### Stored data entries
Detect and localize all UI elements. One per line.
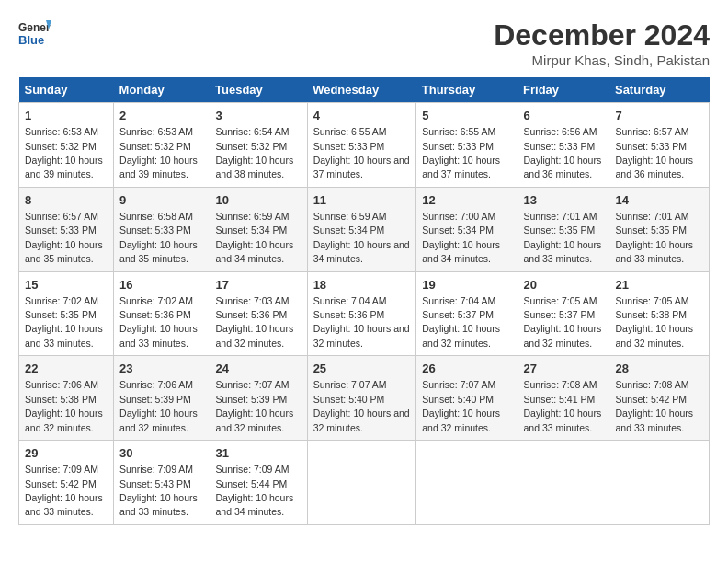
day-detail: Daylight: 10 hours and 32 minutes. bbox=[216, 323, 294, 348]
col-header-monday: Monday bbox=[114, 77, 210, 103]
day-cell: 27Sunrise: 7:08 AMSunset: 5:41 PMDayligh… bbox=[518, 356, 609, 441]
day-detail: Sunrise: 7:00 AM bbox=[422, 211, 495, 222]
day-cell: 30Sunrise: 7:09 AMSunset: 5:43 PMDayligh… bbox=[114, 441, 210, 525]
day-detail: Sunrise: 6:59 AM bbox=[313, 211, 387, 222]
day-number: 9 bbox=[119, 192, 203, 209]
day-detail: Sunset: 5:35 PM bbox=[25, 309, 97, 320]
day-number: 8 bbox=[25, 192, 108, 209]
day-detail: Sunrise: 7:04 AM bbox=[313, 295, 387, 306]
day-detail: Sunset: 5:41 PM bbox=[524, 394, 596, 405]
day-number: 16 bbox=[119, 277, 203, 293]
day-detail: Sunrise: 7:08 AM bbox=[524, 379, 597, 390]
week-row-3: 15Sunrise: 7:02 AMSunset: 5:35 PMDayligh… bbox=[19, 271, 710, 356]
day-detail: Sunset: 5:43 PM bbox=[119, 478, 191, 489]
day-detail: Sunrise: 6:55 AM bbox=[313, 126, 387, 137]
day-detail: Sunset: 5:36 PM bbox=[313, 309, 385, 320]
day-cell bbox=[416, 441, 518, 525]
day-detail: Sunset: 5:37 PM bbox=[524, 309, 596, 320]
day-detail: Sunset: 5:36 PM bbox=[216, 309, 288, 320]
day-detail: Sunrise: 7:03 AM bbox=[216, 295, 290, 306]
day-number: 31 bbox=[216, 445, 301, 462]
day-detail: Daylight: 10 hours and 32 minutes. bbox=[216, 408, 294, 432]
day-detail: Sunset: 5:34 PM bbox=[422, 224, 494, 236]
day-detail: Sunset: 5:40 PM bbox=[422, 394, 494, 405]
day-number: 6 bbox=[524, 108, 604, 124]
day-number: 19 bbox=[422, 277, 511, 293]
day-cell: 8Sunrise: 6:57 AMSunset: 5:33 PMDaylight… bbox=[19, 187, 114, 271]
day-number: 26 bbox=[422, 361, 511, 377]
day-detail: Daylight: 10 hours and 33 minutes. bbox=[119, 492, 198, 517]
day-detail: Daylight: 10 hours and 39 minutes. bbox=[119, 155, 198, 179]
day-detail: Sunrise: 6:57 AM bbox=[25, 211, 98, 222]
day-detail: Daylight: 10 hours and 37 minutes. bbox=[422, 155, 500, 179]
day-detail: Sunset: 5:33 PM bbox=[615, 141, 687, 152]
day-cell: 15Sunrise: 7:02 AMSunset: 5:35 PMDayligh… bbox=[19, 271, 114, 356]
week-row-5: 29Sunrise: 7:09 AMSunset: 5:42 PMDayligh… bbox=[19, 441, 710, 525]
day-number: 12 bbox=[422, 192, 511, 209]
day-detail: Daylight: 10 hours and 32 minutes. bbox=[422, 408, 500, 432]
day-number: 27 bbox=[524, 361, 604, 377]
day-detail: Sunset: 5:32 PM bbox=[25, 141, 97, 152]
day-cell: 13Sunrise: 7:01 AMSunset: 5:35 PMDayligh… bbox=[518, 187, 609, 271]
day-cell bbox=[518, 441, 609, 525]
logo-svg: General Blue bbox=[18, 18, 51, 52]
day-cell: 12Sunrise: 7:00 AMSunset: 5:34 PMDayligh… bbox=[416, 187, 518, 271]
day-cell: 17Sunrise: 7:03 AMSunset: 5:36 PMDayligh… bbox=[210, 271, 307, 356]
day-cell: 2Sunrise: 6:53 AMSunset: 5:32 PMDaylight… bbox=[114, 103, 210, 188]
svg-text:Blue: Blue bbox=[18, 33, 44, 47]
title-block: December 2024 Mirpur Khas, Sindh, Pakist… bbox=[494, 18, 710, 68]
day-detail: Sunset: 5:34 PM bbox=[313, 224, 385, 236]
svg-text:General: General bbox=[18, 21, 51, 34]
day-detail: Sunrise: 7:09 AM bbox=[25, 464, 98, 475]
day-detail: Sunrise: 7:06 AM bbox=[25, 379, 98, 390]
day-number: 14 bbox=[615, 192, 703, 209]
day-detail: Sunrise: 7:05 AM bbox=[524, 295, 597, 306]
day-detail: Daylight: 10 hours and 34 minutes. bbox=[313, 239, 410, 264]
week-row-1: 1Sunrise: 6:53 AMSunset: 5:32 PMDaylight… bbox=[19, 103, 710, 188]
day-detail: Sunset: 5:42 PM bbox=[25, 478, 97, 489]
day-detail: Sunset: 5:32 PM bbox=[119, 141, 191, 152]
day-number: 5 bbox=[422, 108, 511, 124]
day-detail: Sunset: 5:37 PM bbox=[422, 309, 494, 320]
day-cell: 29Sunrise: 7:09 AMSunset: 5:42 PMDayligh… bbox=[19, 441, 114, 525]
day-detail: Daylight: 10 hours and 36 minutes. bbox=[524, 155, 602, 179]
day-detail: Sunset: 5:33 PM bbox=[422, 141, 494, 152]
day-number: 28 bbox=[615, 361, 703, 377]
day-detail: Sunset: 5:40 PM bbox=[313, 394, 385, 405]
day-cell: 19Sunrise: 7:04 AMSunset: 5:37 PMDayligh… bbox=[416, 271, 518, 356]
page-subtitle: Mirpur Khas, Sindh, Pakistan bbox=[494, 52, 710, 68]
day-detail: Daylight: 10 hours and 33 minutes. bbox=[25, 492, 103, 517]
day-number: 1 bbox=[25, 108, 108, 124]
day-cell: 22Sunrise: 7:06 AMSunset: 5:38 PMDayligh… bbox=[19, 356, 114, 441]
day-detail: Sunrise: 7:01 AM bbox=[615, 211, 688, 222]
day-number: 10 bbox=[216, 192, 301, 209]
page-title: December 2024 bbox=[494, 18, 710, 52]
calendar-table: SundayMondayTuesdayWednesdayThursdayFrid… bbox=[18, 77, 710, 525]
day-detail: Daylight: 10 hours and 39 minutes. bbox=[25, 155, 103, 179]
day-number: 24 bbox=[216, 361, 301, 377]
day-detail: Sunrise: 7:08 AM bbox=[615, 379, 688, 390]
day-detail: Daylight: 10 hours and 32 minutes. bbox=[119, 408, 198, 432]
col-header-sunday: Sunday bbox=[19, 77, 114, 103]
day-cell: 16Sunrise: 7:02 AMSunset: 5:36 PMDayligh… bbox=[114, 271, 210, 356]
day-detail: Daylight: 10 hours and 32 minutes. bbox=[313, 323, 410, 348]
day-cell bbox=[609, 441, 710, 525]
day-number: 2 bbox=[119, 108, 203, 124]
day-detail: Daylight: 10 hours and 33 minutes. bbox=[524, 408, 602, 432]
day-detail: Daylight: 10 hours and 34 minutes. bbox=[216, 239, 294, 264]
day-detail: Sunrise: 7:04 AM bbox=[422, 295, 495, 306]
day-detail: Sunrise: 7:01 AM bbox=[524, 211, 597, 222]
day-detail: Daylight: 10 hours and 32 minutes. bbox=[524, 323, 602, 348]
week-row-2: 8Sunrise: 6:57 AMSunset: 5:33 PMDaylight… bbox=[19, 187, 710, 271]
day-number: 22 bbox=[25, 361, 108, 377]
day-detail: Sunset: 5:39 PM bbox=[119, 394, 191, 405]
day-detail: Sunrise: 6:56 AM bbox=[524, 126, 597, 137]
day-detail: Daylight: 10 hours and 32 minutes. bbox=[615, 323, 693, 348]
day-detail: Daylight: 10 hours and 33 minutes. bbox=[524, 239, 602, 264]
day-cell: 5Sunrise: 6:55 AMSunset: 5:33 PMDaylight… bbox=[416, 103, 518, 188]
day-number: 4 bbox=[313, 108, 411, 124]
day-detail: Sunset: 5:39 PM bbox=[216, 394, 288, 405]
day-detail: Daylight: 10 hours and 34 minutes. bbox=[216, 492, 294, 517]
day-detail: Sunset: 5:42 PM bbox=[615, 394, 687, 405]
day-cell: 11Sunrise: 6:59 AMSunset: 5:34 PMDayligh… bbox=[307, 187, 416, 271]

### Work instructions
If a line in the records contains the string "Sindh", copy it out.

### Answer to this task
title-block: December 2024 Mirpur Khas, Sindh, Pakist… bbox=[494, 18, 710, 68]
page-subtitle: Mirpur Khas, Sindh, Pakistan bbox=[494, 52, 710, 68]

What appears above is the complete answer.